(Transcribed page contents)
──────────────────────────────

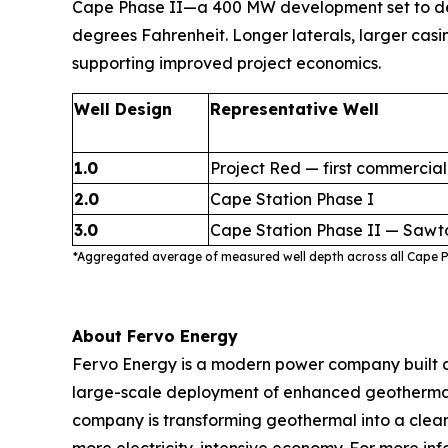
Cape Phase II—a 400 MW development set to delive
degrees Fahrenheit. Longer laterals, larger casi
supporting improved project economics.
Well Design
Representative Well
1.0
Project Red — first commercial
2.0
Cape Station Phase I
3.0
Cape Station Phase II — Sawt
*Aggregated average of measured well depth across all Cape Ph
About Fervo Energy
Fervo Energy is a modern power company built a
large-scale deployment of enhanced geothermal s
company is transforming geothermal into a clean,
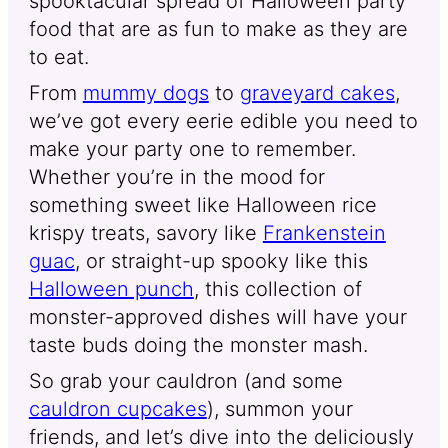
spooktacular spread of Halloween party
food that are as fun to make as they are
to eat.
From
mummy dogs
to
graveyard cakes
,
we’ve got every eerie edible you need to
make your party one to remember.
Whether you’re in the mood for
something sweet like Halloween rice
krispy treats, savory like
Frankenstein
guac
, or straight-up spooky like this
Halloween punch
, this collection of
monster-approved dishes will have your
taste buds doing the monster mash.
So grab your cauldron (and some
cauldron cupcakes
), summon your
friends, and let’s dive into the deliciously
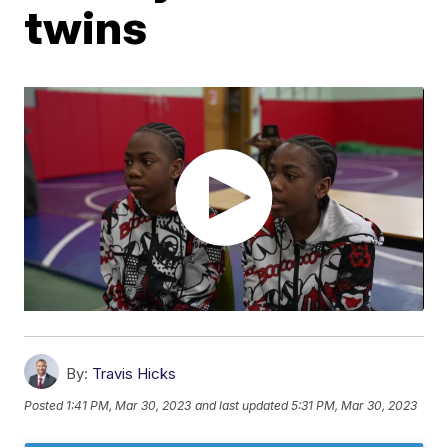
twins
By:
Travis Hicks
Posted
1:41 PM, Mar 30, 2023
and last updated
5:31 PM, Mar 30, 2023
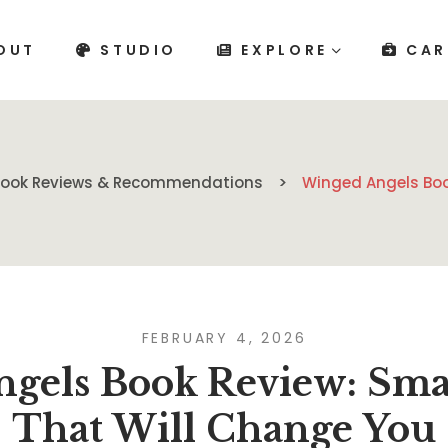
OUT
STUDIO
EXPLORE
CAR
Book Reviews & Recommendations
Winged Angels Boo
FEBRUARY 4, 2026
gels Book Review: Smal
That Will Change You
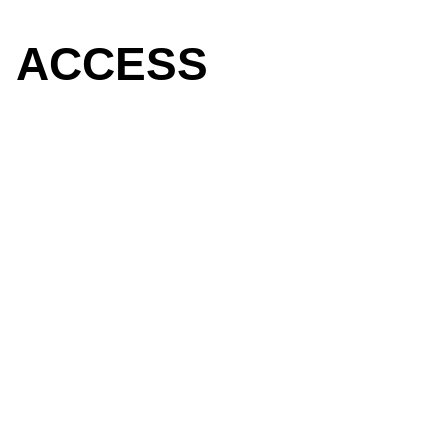
ACCESS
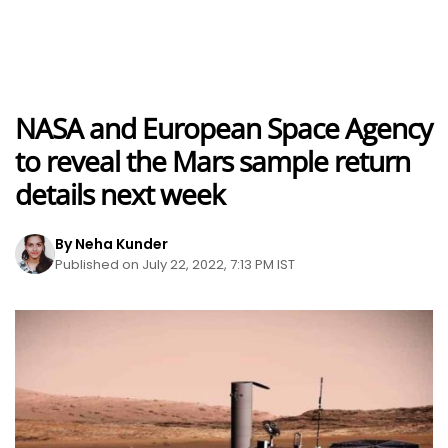
NASA and European Space Agency
to reveal the Mars sample return
details next week
By Neha Kunder
Published on July 22, 2022, 7:13 PM IST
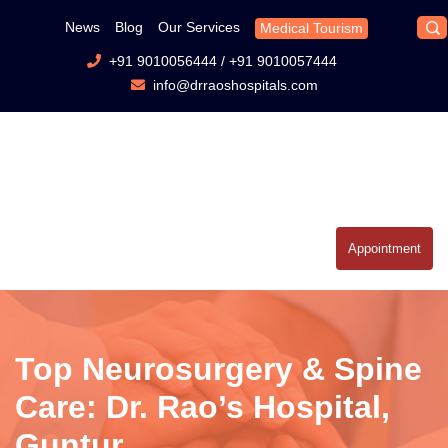
News
Blog
Our Services
Medical Tourism
+91 9010056444
/
+91 9010057444
info@drraoshospitals.com
Appointment
Top Neurosurgery & Spine
Care: Dr. Rao’s Hospital,
Guntur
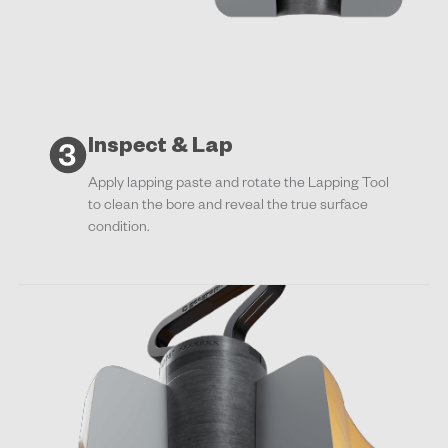
Inspect & Lap
Apply lapping paste and rotate the Lapping Tool
to clean the bore and reveal the true surface
condition.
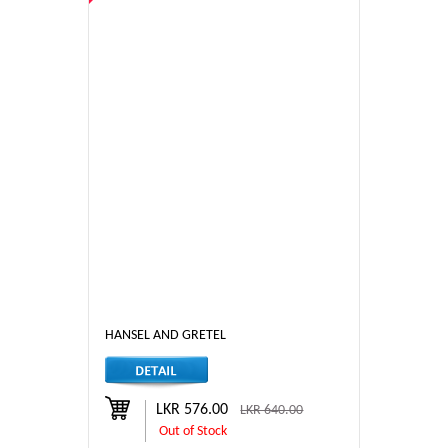
HANSEL AND GRETEL
LKR 576.00
LKR 640.00
Out of Stock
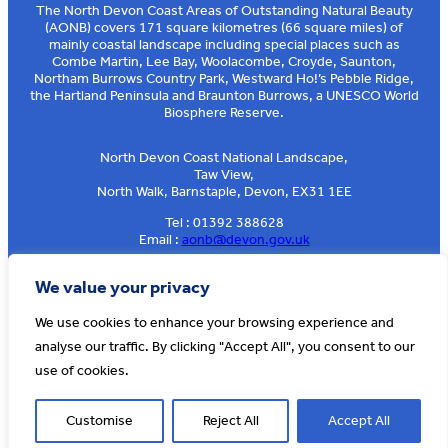
The North Devon Coast Areas of Outstanding Natural Beauty
(AONB) covers 171 square kilometres (66 square miles) of
mainly coastal landscape including special places such as
Combe Martin, Lee Bay, Woolacombe, Croyde, Saunton,
Northam Burrows Country Park, Westward Ho!’s Pebble Ridge,
the Hartland Peninsula and Braunton Burrows, a UNESCO World
Biosphere Reserve.
North Devon Coast National Landscape,
Taw View,
North Walk, Barnstaple, Devon, EX31 1EE
Tel : 01392 388628
Email :
aonb@devon.gov.uk
Sign up to our e-news
We value your privacy
We use cookies to enhance your browsing experience and
analyse our traffic. By clicking "Accept All", you consent to our
© AONB North Devon Coast 2026
T&Cs
Privacy
About Us
use of cookies.
Website by
Cosmic
Customise
Reject All
Accept All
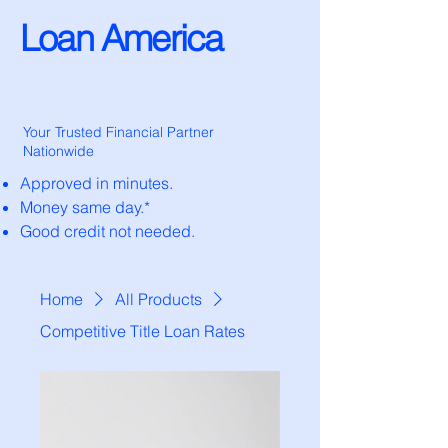
Loan America
Your Trusted Financial Partner
Nationwide
Approved in minutes.
Money same day.*
Good credit not needed.
Home
All Products
Competitive Title Loan Rates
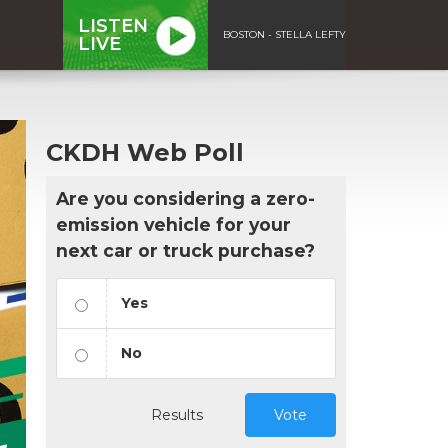
LISTEN
BOSTON - STELLA LEFTY
LIVE
CKDH Web Poll
Are you considering a zero-
emission vehicle for your
next car or truck purchase?
Yes
No
Results
Vote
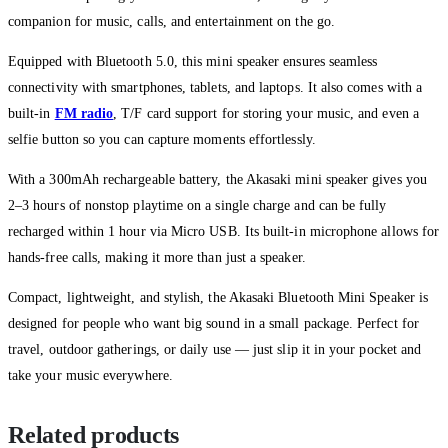
companion for music, calls, and entertainment on the go.
Equipped with Bluetooth 5.0, this mini speaker ensures seamless
connectivity with smartphones, tablets, and laptops. It also comes with a
built-in
FM radio
, T/F card support for storing your music, and even a
selfie button so you can capture moments effortlessly.
With a 300mAh rechargeable battery, the Akasaki mini speaker gives you
2–3 hours of nonstop playtime on a single charge and can be fully
recharged within 1 hour via Micro USB. Its built-in microphone allows for
hands-free calls, making it more than just a speaker.
Compact, lightweight, and stylish, the Akasaki Bluetooth Mini Speaker is
designed for people who want big sound in a small package. Perfect for
travel, outdoor gatherings, or daily use — just slip it in your pocket and
take your music everywhere.
Related products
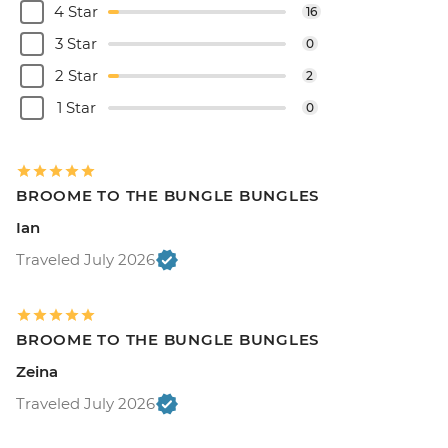
4 Star
16
3 Star
0
2 Star
2
1 Star
0
BROOME TO THE BUNGLE BUNGLES
Ian
Traveled July 2026
BROOME TO THE BUNGLE BUNGLES
Zeina
Traveled July 2026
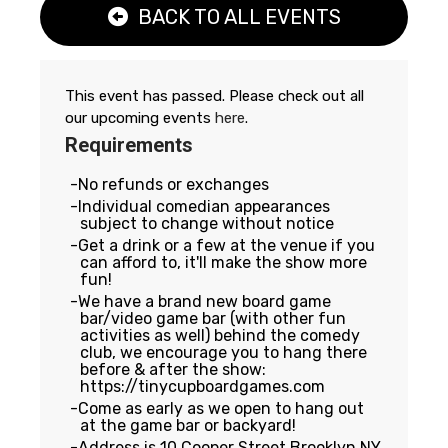
BACK TO ALL EVENTS
This event has passed. Please check out all
our upcoming events
here
.
Requirements
No refunds or exchanges
Individual comedian appearances
subject to change without notice
Get a drink or a few at the venue if you
can afford to, it'll make the show more
fun!
We have a brand new board game
bar/video game bar (with other fun
activities as well) behind the comedy
club, we encourage you to hang there
before & after the show:
https://tinycupboardgames.com
Come as early as we open to hang out
at the game bar or backyard!
Address is 10 Cooper Street Brooklyn NY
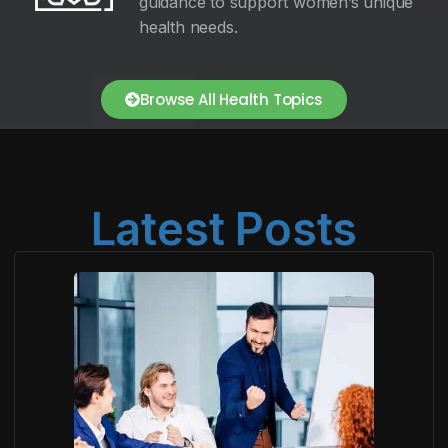
guidance to support women’s unique
health needs.
Browse All Health Topics
Latest Posts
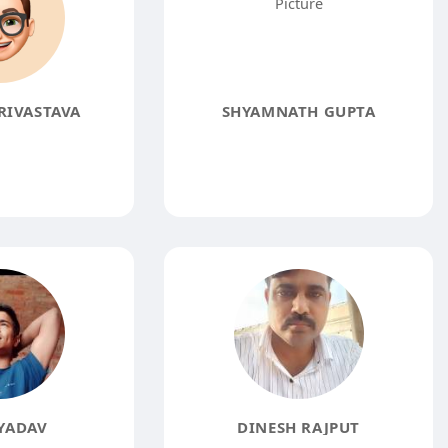
RIVASTAVA
SHYAMNATH GUPTA
YADAV
DINESH RAJPUT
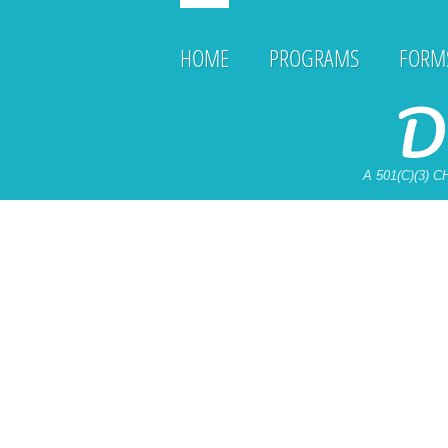
HOME
PROGRAMS
FORMS
D
A 501(C)(3)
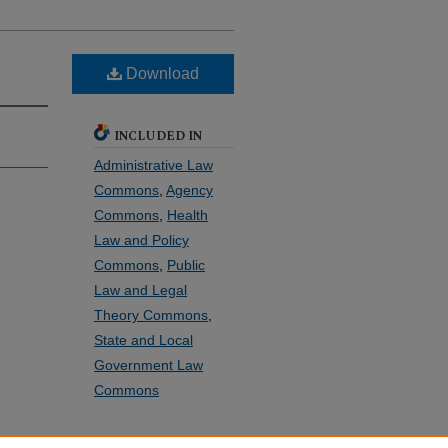
Download
INCLUDED IN
Administrative Law
Commons
,
Agency
Commons
,
Health
Law and Policy
Commons
,
Public
Law and Legal
Theory Commons
,
State and Local
Government Law
Commons
SHARE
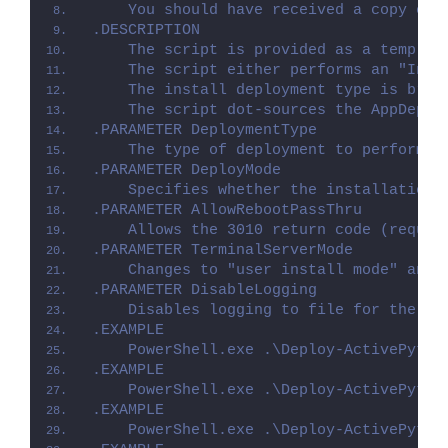
    You should have received a copy of 
.DESCRIPTION
    The script is provided as a templat
    The script either performs an "Inst
    The install deployment type is brok
    The script dot-sources the AppDeplo
.PARAMETER DeploymentType
    The type of deployment to perform. 
.PARAMETER DeployMode
    Specifies whether the installation 
.PARAMETER AllowRebootPassThru
    Allows the 3010 return code (requir
.PARAMETER TerminalServerMode
    Changes to "user install mode" and 
.PARAMETER DisableLogging
    Disables logging to file for the sc
.EXAMPLE
    PowerShell.exe .\Deploy-ActivePytho
.EXAMPLE
    PowerShell.exe .\Deploy-ActivePytho
.EXAMPLE
    PowerShell.exe .\Deploy-ActivePytho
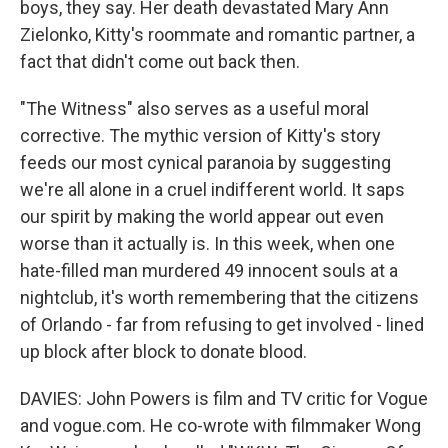
boys, they say. Her death devastated Mary Ann
Zielonko, Kitty's roommate and romantic partner, a
fact that didn't come out back then.
"The Witness" also serves as a useful moral
corrective. The mythic version of Kitty's story
feeds our most cynical paranoia by suggesting
we're all alone in a cruel indifferent world. It saps
our spirit by making the world appear out even
worse than it actually is. In this week, when one
hate-filled man murdered 49 innocent souls at a
nightclub, it's worth remembering that the citizens
of Orlando - far from refusing to get involved - lined
up block after block to donate blood.
DAVIES: John Powers is film and TV critic for Vogue
and vogue.com. He co-wrote with filmmaker Wong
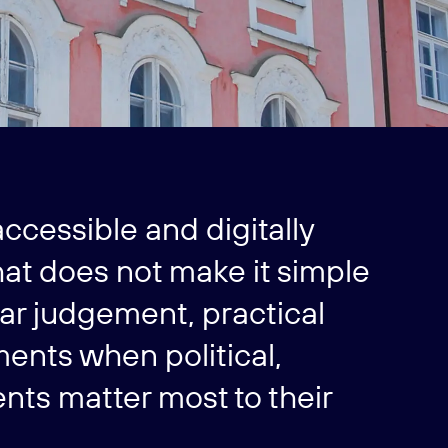
ccessible and digitally
at does not make it simple
ear judgement, practical
ments when political,
nts matter most to their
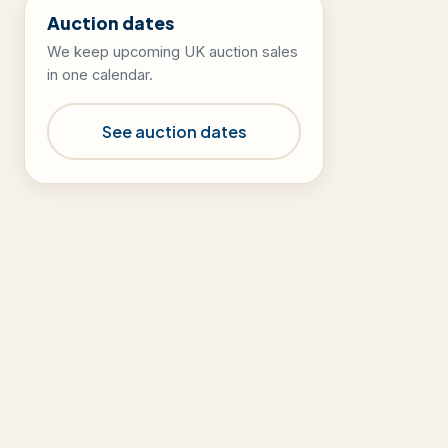
Auction dates
We keep upcoming UK auction sales
in one calendar.
See auction dates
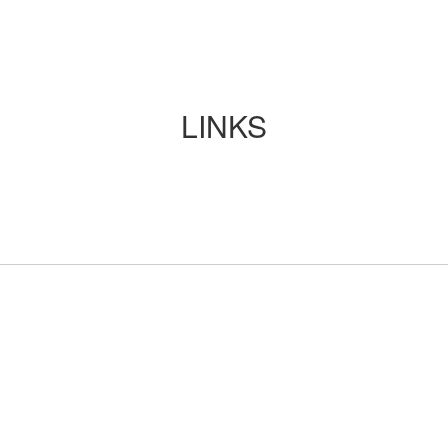
LINKS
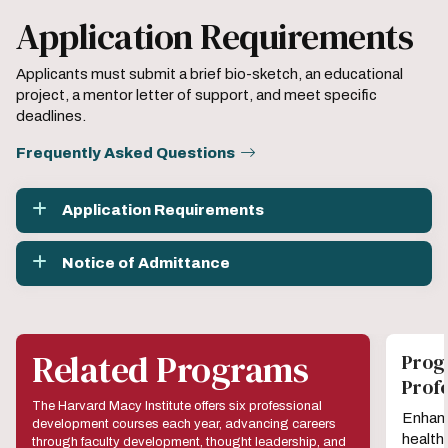
Application Requirements
Applicants must submit a brief bio-sketch, an educational
project, a mentor letter of support, and meet specific
deadlines.
Frequently Asked Questions
Application Requirements
Notice of Admittance
Related Programs
Prog
Prof
The Harvard Macy Institute offers six professional
Enhanc
development courses each year, advancing careers
health
through faculty development, thought leadership, and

──────────────────────────────

Could you output exactly the lines above, from the line with "Travis Hicks" up to and including the line with "Northam Burrows Country", and nothing else, skipping the pictures?

Travis Hicks
Posted
1:41 PM, Mar 30, 2023
and last updated
5:31 PM, Mar 30, 2023
OUT
STUDIO
EXPLORE
CAR
Book Reviews & Recommendations
Winged Angels Boo
FEBRUARY 4, 2026
gels Book Review: Smal
That Will Change You
ACCESS
NASA and European Space Agency
to reveal the Mars sample return
details next week
By Neha Kunder
Published on July 22, 2022, 7:13 PM IST
News
Blog
Our Services
Medical Tourism
+91 9010056444
/
+91 9010057444
info@drraoshospitals.com
Appointment
Top Neurosurgery & Spine
Care: Dr. Rao’s Hospital,
Guntur
Inspect & Lap
Apply lapping paste and rotate the Lapping Tool
to clean the bore and reveal the true surface
condition.
HANSEL AND GRETEL
LKR 576.00
LKR 640.00
Out of Stock
The North Devon Coast Areas of Outstanding Natural Beauty
(AONB) covers 171 square kilometres (66 square miles) of
mainly coastal landscape including special places such as
Combe Martin, Lee Bay, Woolacombe, Croyde, Saunton,
Northam Burrows Country Park, Westward Ho!’s Pebble Ridge,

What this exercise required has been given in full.